Prince: "Setiap tubuh di rumah?"
B. Merah: "OMG! Pangeran ... Mom, silakan datang ke sini, Mom cepat! "
Prince: "Eee, aku melihat tanaman di luar dan saya membutuhkannya untuk raja. Dapatkah saya memiliki daun, please? "
B. Merah: "Tentu, saya mendapatkan pisau, tunggu tunggu ..."
(Bawang Merah masuk ke dalam untuk menemukan pisau)
Prince: "Apakah Anda tinggal sendiri dengan putri Anda?"
Langkah ibu: "O ya, paduka. Kami hanya tinggal sendiri di sini sejak lama. "
Prince: "Bagaimana Anda mendapatkan tanaman itu? Karena aku telah mencari di mana-mana dan gotn't menemukannya. "
Langkah ibu: "Apa yang begitu istimewa dengan tanaman ini?"
B. Merah: "Apa Bu? Apa yang kamu minta? "
Prince: ". Oh, dia bertanya padaku apa khusus tanaman"
(Mereka berjalan menuju pabrik)
B. Merah: "Oh yaa, Apa khusus tentang tanaman ini?"
Prince: "Kau orang yang menanamnya, mengapa Anda tidak tahu?"
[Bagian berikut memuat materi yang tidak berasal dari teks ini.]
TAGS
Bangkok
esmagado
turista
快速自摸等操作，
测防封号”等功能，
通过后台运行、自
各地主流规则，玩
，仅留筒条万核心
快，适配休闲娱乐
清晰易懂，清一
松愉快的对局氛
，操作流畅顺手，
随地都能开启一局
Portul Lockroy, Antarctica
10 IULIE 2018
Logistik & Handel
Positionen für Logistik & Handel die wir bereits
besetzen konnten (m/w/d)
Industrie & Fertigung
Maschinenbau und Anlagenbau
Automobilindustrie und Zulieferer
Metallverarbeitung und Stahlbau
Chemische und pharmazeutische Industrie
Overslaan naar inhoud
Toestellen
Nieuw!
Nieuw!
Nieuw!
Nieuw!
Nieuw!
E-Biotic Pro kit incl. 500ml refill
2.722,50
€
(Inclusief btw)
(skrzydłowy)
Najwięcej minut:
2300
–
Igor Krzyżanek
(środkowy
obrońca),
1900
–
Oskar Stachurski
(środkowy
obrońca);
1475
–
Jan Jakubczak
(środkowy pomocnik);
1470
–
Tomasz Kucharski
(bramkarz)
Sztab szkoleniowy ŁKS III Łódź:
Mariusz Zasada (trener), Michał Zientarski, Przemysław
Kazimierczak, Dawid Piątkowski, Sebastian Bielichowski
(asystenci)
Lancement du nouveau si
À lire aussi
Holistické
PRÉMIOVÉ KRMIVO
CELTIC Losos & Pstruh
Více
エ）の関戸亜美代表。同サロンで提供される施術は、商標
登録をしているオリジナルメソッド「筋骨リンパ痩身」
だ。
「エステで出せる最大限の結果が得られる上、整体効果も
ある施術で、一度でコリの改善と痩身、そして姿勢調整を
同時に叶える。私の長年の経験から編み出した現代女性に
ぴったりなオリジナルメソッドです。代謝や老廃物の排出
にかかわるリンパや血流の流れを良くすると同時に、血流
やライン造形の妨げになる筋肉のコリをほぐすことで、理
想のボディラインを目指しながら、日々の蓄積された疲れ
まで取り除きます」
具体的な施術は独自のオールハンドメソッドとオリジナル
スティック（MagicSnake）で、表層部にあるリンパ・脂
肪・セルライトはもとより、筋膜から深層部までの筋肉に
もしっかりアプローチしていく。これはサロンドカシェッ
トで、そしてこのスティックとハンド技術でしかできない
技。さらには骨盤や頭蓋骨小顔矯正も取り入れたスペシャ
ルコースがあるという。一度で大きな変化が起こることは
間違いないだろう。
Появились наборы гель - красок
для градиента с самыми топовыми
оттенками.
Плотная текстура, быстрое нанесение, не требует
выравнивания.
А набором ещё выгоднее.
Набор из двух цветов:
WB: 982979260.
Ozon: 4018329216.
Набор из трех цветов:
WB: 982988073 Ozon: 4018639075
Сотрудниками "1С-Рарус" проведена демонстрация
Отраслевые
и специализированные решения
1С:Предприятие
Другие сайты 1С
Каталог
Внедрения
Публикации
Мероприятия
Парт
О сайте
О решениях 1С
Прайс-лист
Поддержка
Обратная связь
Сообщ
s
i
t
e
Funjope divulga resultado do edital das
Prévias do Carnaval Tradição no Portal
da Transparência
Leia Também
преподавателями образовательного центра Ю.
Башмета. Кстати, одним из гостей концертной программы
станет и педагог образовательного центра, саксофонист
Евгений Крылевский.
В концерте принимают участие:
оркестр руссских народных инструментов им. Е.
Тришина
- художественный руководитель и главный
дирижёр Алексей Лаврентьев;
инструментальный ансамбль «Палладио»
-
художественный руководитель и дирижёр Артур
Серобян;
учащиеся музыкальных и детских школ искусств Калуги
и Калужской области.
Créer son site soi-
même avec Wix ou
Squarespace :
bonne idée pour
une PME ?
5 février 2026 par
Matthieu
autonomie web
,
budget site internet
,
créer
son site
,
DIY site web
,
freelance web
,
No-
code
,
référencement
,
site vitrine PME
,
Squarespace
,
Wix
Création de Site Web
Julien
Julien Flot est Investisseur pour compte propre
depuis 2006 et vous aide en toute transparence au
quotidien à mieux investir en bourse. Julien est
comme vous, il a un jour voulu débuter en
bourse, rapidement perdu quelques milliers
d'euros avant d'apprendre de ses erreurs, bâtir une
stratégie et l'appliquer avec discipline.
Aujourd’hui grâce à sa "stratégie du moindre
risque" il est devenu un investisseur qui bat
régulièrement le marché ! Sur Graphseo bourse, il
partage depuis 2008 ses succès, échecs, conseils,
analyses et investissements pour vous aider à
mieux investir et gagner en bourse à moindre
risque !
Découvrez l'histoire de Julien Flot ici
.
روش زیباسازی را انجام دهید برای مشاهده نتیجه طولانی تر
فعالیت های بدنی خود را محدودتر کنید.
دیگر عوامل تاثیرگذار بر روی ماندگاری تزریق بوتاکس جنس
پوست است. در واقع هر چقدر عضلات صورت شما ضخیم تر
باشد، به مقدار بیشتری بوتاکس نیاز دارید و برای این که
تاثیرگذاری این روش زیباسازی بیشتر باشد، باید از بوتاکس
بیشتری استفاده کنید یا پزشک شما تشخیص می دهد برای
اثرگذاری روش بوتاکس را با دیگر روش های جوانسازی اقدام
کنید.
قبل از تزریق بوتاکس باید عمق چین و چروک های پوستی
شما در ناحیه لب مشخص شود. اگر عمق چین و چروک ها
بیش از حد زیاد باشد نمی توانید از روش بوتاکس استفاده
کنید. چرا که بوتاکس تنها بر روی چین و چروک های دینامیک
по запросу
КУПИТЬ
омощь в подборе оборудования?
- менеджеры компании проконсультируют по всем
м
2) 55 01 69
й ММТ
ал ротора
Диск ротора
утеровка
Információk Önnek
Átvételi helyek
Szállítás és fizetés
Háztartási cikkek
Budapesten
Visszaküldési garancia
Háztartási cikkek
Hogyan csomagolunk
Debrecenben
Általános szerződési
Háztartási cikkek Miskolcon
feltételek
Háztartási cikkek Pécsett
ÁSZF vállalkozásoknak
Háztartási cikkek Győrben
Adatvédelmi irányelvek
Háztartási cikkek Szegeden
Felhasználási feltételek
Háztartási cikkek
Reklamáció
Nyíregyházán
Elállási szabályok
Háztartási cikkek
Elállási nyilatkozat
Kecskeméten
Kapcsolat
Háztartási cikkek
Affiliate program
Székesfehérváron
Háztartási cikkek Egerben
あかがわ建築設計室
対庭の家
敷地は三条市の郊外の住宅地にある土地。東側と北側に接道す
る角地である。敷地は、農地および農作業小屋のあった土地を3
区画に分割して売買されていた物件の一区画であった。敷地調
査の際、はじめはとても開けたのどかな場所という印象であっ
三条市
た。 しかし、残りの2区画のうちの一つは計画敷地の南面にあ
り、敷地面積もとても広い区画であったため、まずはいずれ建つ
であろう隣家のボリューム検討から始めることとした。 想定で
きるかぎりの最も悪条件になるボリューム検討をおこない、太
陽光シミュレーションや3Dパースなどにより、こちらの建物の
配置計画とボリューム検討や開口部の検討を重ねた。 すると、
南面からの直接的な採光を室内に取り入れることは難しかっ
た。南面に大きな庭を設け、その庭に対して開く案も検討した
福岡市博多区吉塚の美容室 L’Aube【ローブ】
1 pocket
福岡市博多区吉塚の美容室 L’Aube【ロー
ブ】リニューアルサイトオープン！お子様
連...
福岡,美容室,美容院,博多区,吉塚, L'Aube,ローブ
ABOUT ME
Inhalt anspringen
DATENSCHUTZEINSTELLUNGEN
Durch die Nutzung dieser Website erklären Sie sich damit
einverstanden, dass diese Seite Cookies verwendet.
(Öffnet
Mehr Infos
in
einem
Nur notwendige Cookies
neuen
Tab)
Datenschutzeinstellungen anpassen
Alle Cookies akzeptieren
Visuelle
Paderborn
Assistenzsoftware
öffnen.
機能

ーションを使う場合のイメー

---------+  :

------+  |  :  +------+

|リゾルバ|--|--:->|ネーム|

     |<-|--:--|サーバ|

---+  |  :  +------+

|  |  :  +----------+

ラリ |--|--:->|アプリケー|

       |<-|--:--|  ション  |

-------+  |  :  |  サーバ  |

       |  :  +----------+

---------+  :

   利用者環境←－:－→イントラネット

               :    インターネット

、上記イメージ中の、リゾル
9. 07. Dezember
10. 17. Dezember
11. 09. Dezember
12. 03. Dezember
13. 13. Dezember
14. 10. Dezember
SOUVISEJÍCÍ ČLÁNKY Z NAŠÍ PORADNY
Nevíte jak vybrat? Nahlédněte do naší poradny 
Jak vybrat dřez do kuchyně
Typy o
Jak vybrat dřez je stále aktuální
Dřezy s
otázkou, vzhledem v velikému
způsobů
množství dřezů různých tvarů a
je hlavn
B. Merah: "Ehmm, saya tidak tahu. Aku hanya menanamnya. "
Bawang Merah memotong daun tapi dia tidak bisa. Daun sangat kuat. Kemudian langkah ibu mencoba, tapi dia tidak bisa. Dan sang pangeran mencoba, dia tidak bisa juga. Tak satu pun dari mereka memotongnya.
Wanita tua: "Non Anda memotongnya. Apakah Anda tahu mengapa? Anda tidak menanamnya. Padahal, tanaman memilih pemilik. Hanya orang yang baik hati akan dipilih. "(Tetap)
Prince: "Apa? Anda tidak menanamnya? Kupikir kau bilang kau lakukan. "
B. Merah: "Eh uuhmm ehm heem ..." (bingung)
Tiba-tiba, Bawang Putih datang dari pasar.
B. Putih: "Apa yang kamu lakukan untuk menanam saya, Bawang Merah?"
Prince: "Apakah Anda pemiliknya?"
B. Putih: "Ya, aku. Siapa kau? "
Prince: "Saya mencari pabrik Anda. Dapatkah saya memiliki beberapa daun untuk ayahku? Dia sakit. "
B. Putih: "Oh oke, berapa banyak yang Anda butuhkan? Aku akan memotong untuk Anda. "
Prince: "Terima kasih, apa yang baik dari Anda."
Bawang Putih memotong daun dan memberikannya kepada Pangeran.
Prince: "Terima kasih, aku akan membawa ini kembali ke kastil jika Anda ingin, Anda bisa datang dengan saya."
(Ia mencoba memegang tangannya tapi ia ragu-ragu)
Wanita tua: "Pergilah dengan dia, Anda berhak untuk hidup bahagia."
(Dia bergabung tangan mereka bersama-sama)
Dia pergi dengan pangeran ke istana. Dan hidup bahagia selamanya.